Abstract

Purpose The regional quantification of amyloid burden is crucial for the clinical diagnosis of Alzheimer’s disease [1]. The best method to evaluate regional amyloid deposition in PET is through the use MR imaging for brain space normalization. However, since MR imaging is not always available in the clinical practice, a MR-less methodology is needed in order to compute semi-quantitative and analyze regional amyloid burden.
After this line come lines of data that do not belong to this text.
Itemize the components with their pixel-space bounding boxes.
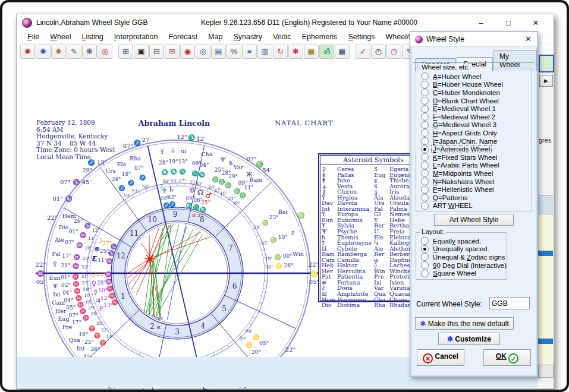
menu-item-wheel[interactable]: Wheel — [45, 31, 76, 42]
customize-button[interactable]: ✱ Customize — [438, 333, 500, 345]
svg-text:☉: ☉ — [90, 270, 96, 279]
art-wheel-style-button[interactable]: Art Wheel Style — [434, 214, 514, 226]
list-report-icon[interactable]: ≡ — [242, 45, 257, 59]
svg-text:26°: 26° — [91, 346, 100, 352]
menu-item-listing[interactable]: Listing — [77, 31, 108, 42]
radio-90-deg-dial-interactive-[interactable]: 90 Deg Dial (Interactive) — [417, 261, 508, 270]
radio-unequal-zodiac-signs[interactable]: Unequal & Zodiac signs — [417, 253, 508, 261]
svg-text:♍: ♍ — [270, 236, 277, 244]
partial-label: gres — [539, 137, 551, 144]
menu-item-vedic[interactable]: Vedic — [268, 31, 296, 42]
quadwheel-icon[interactable]: ❋ — [82, 45, 97, 59]
color-grid-icon[interactable]: ▦ — [304, 45, 319, 59]
svg-text:05': 05' — [86, 299, 93, 305]
radio-q-patterns[interactable]: Q=Patterns — [417, 194, 504, 202]
copy-pages-icon[interactable]: ▥ — [257, 45, 272, 59]
ok-button[interactable]: OK ✓ — [483, 349, 531, 366]
svg-text:♅: ♅ — [188, 186, 194, 195]
radio-m-midpoints-wheel[interactable]: M=Midpoints Wheel — [417, 169, 504, 178]
svg-text:23°: 23° — [269, 214, 279, 220]
cancel-button[interactable]: ✕ Cancel — [417, 349, 464, 366]
red-wheel-icon[interactable]: ◉ — [180, 45, 195, 59]
svg-text:29°: 29° — [82, 167, 93, 173]
svg-text:♒: ♒ — [105, 278, 112, 285]
radio-square-wheel[interactable]: Square Wheel — [417, 269, 508, 277]
svg-text:♐ 13': ♐ 13' — [87, 159, 106, 166]
save-icon[interactable]: ▣ — [134, 45, 149, 59]
radio-art-wheel[interactable]: ART WHEEL — [417, 202, 504, 210]
svg-text:09°: 09° — [192, 160, 202, 166]
svg-text:22°: 22° — [309, 261, 319, 268]
radio-p-hellenistic-wheel[interactable]: P=Hellenistic Wheel — [417, 185, 504, 194]
radio-a-huber-wheel[interactable]: A=Huber Wheel — [417, 72, 504, 81]
radio-l-arabic-parts-wheel[interactable]: L=Arabic Parts Wheel — [417, 162, 504, 170]
radio-i-japan-chin-name[interactable]: I=Japan./Chin. Name — [417, 137, 504, 146]
maximize-button[interactable]: □ — [502, 18, 514, 27]
scrollbar-stub[interactable] — [538, 365, 554, 378]
calculator-icon[interactable]: ▦ — [335, 45, 350, 59]
aspect-wheel-icon[interactable]: ◎ — [196, 45, 210, 59]
list-selection[interactable] — [537, 339, 553, 344]
rotate-arrows-icon[interactable]: ↻ — [273, 45, 288, 59]
svg-text:Ѱ: Ѱ — [221, 156, 226, 163]
star-aspects-icon[interactable]: ✱ — [288, 45, 303, 59]
color-swatch[interactable] — [539, 55, 554, 72]
wheel-size-group-label: Wheel size, etc. — [420, 64, 471, 71]
svg-text:01°: 01° — [61, 274, 70, 280]
triwheel-icon[interactable]: ✹ — [51, 45, 66, 59]
svg-text:Her: Her — [55, 308, 67, 314]
svg-text:41': 41' — [81, 274, 89, 279]
svg-text:♐: ♐ — [128, 179, 135, 186]
natal-wheel-icon[interactable]: ✺ — [20, 45, 35, 59]
menu-item-map[interactable]: Map — [203, 31, 227, 42]
clock-icon[interactable]: ◴ — [371, 45, 386, 59]
radio-c-huber-mondknoten[interactable]: C=Huber Mondknoten — [417, 88, 504, 97]
current-wheel-style-input[interactable] — [489, 297, 530, 309]
minimize-button[interactable]: – — [475, 18, 487, 27]
target-wheel-icon[interactable]: ◎ — [98, 45, 112, 59]
radio-e-medieval-wheel-1[interactable]: E=Medieval Wheel 1 — [417, 105, 504, 113]
close-button[interactable]: ✕ — [530, 18, 542, 27]
radio-f-medieval-wheel-2[interactable]: F=Medieval Wheel 2 — [417, 113, 504, 121]
play-button[interactable]: ▶ — [539, 75, 553, 87]
svg-text:12': 12' — [196, 135, 205, 142]
chart-page-icon[interactable]: ⊞ — [118, 45, 133, 59]
radio-equally-spaced-[interactable]: Equally spaced. — [417, 237, 508, 245]
svg-text:1: 1 — [121, 292, 125, 301]
radio-unequally-spaced-[interactable]: Unequally spaced. — [417, 245, 508, 254]
wheel-edit-icon[interactable]: ✎ — [67, 45, 81, 59]
om-icon[interactable]: ॐ — [319, 45, 334, 59]
radio-h-aspect-grids-only[interactable]: H=Aspect Grids Only — [417, 129, 504, 137]
svg-text:♓: ♓ — [106, 285, 114, 292]
svg-text:Rha: Rha — [130, 155, 141, 162]
menu-item-synastry[interactable]: Synastry — [228, 31, 267, 42]
check-icon[interactable]: ✓ — [356, 45, 370, 59]
radio-d-blank-chart-wheel[interactable]: D=Blank Chart Wheel — [417, 97, 504, 105]
mail-icon[interactable]: ✉ — [165, 45, 180, 59]
radio-b-huber-house-wheel[interactable]: B=Huber House Wheel — [417, 81, 504, 89]
biwheel-icon[interactable]: ✺ — [36, 45, 51, 59]
clock-wheel-icon[interactable]: ◷ — [386, 45, 401, 59]
list-selection[interactable] — [537, 251, 553, 256]
screen-capture-icon[interactable]: ▤ — [211, 45, 226, 59]
menu-item-ephemeris[interactable]: Ephemeris — [297, 31, 342, 42]
print-icon[interactable]: ⊟ — [149, 45, 164, 59]
menu-item-settings[interactable]: Settings — [343, 31, 379, 42]
panel-list[interactable] — [537, 215, 553, 365]
radio-k-fixed-stars-wheel[interactable]: K=Fixed Stars Wheel — [417, 153, 504, 162]
menu-item-interpretation[interactable]: Interpretation — [109, 31, 163, 42]
svg-text:07°: 07° — [134, 165, 144, 171]
svg-text:☿: ☿ — [93, 288, 98, 296]
menu-item-file[interactable]: File — [23, 31, 44, 42]
radio-g-medieval-wheel-3[interactable]: G=Medieval Wheel 3 — [417, 121, 504, 129]
radio-j-asteroids-wheel[interactable]: J=Asteroids Wheel — [417, 145, 504, 153]
percent-icon[interactable]: % — [227, 45, 241, 59]
svg-text:♏: ♏ — [186, 202, 193, 209]
menu-item-forecast[interactable]: Forecast — [164, 31, 202, 42]
radio-n-nakshatra-wheel[interactable]: N=Nakshatra Wheel — [417, 178, 504, 186]
svg-text:Ƹ: Ƹ — [291, 230, 295, 236]
svg-text:♏: ♏ — [191, 170, 199, 177]
svg-text:Ϋ: Ϋ — [52, 261, 57, 268]
make-default-button[interactable]: ✱ Make this the new default — [415, 317, 514, 330]
dialog-close-icon[interactable]: ✕ — [525, 34, 532, 43]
Methods Forty-four patients with clinical evidence of dementia, underwent 18F-Florbetaben PET (FBB-PET), FDG-PET, neuropsychological assessment and cerebrospinal fluid analysis. We implemented a methodology that uses SPM12 to import and normalize the FBB-PET images in Montreal Neurological Institute (MNI) space without MRI, and the Automated Anatomical Labeling (AAL) atlas [2] in order to extract regional uptake from normalized FBB-PET. SUVR has been computed by using cerebellum as control region (‘ Cerebelum _ 4 _ 5 ’ of AAL atlas). We then computed Receiver Operating Characteristic (ROC) curve in order to find best thresholds for identifying clinical subgroups in our patients. Results Semi-quantitative evaluation of FBB-PET images and ROC analysis stated that SUVR value of 1,006 in the bilateral inferior frontal cortex and a SUVR of 1.03 in the precuneus region were the best cutoff (AUC 0.883 and 0.826, respectively). Box-Plot analysis showed a trend distribution of elevated SUVR levels in bilateral frontal cortex, angular girus, occipital, parietal, precuneus and paracentral lobule, among AD patients. Conclusion MR-less methodology based on Tissue Probability Map and AAL atlas provide regional quantification of amyloid burden. The ROC analysis is able to retrieve useful thresholds for the classification of AD versus non-AD thus providing a tool in clinical practice. We will perform the study on a larger sample in order to confirm the results.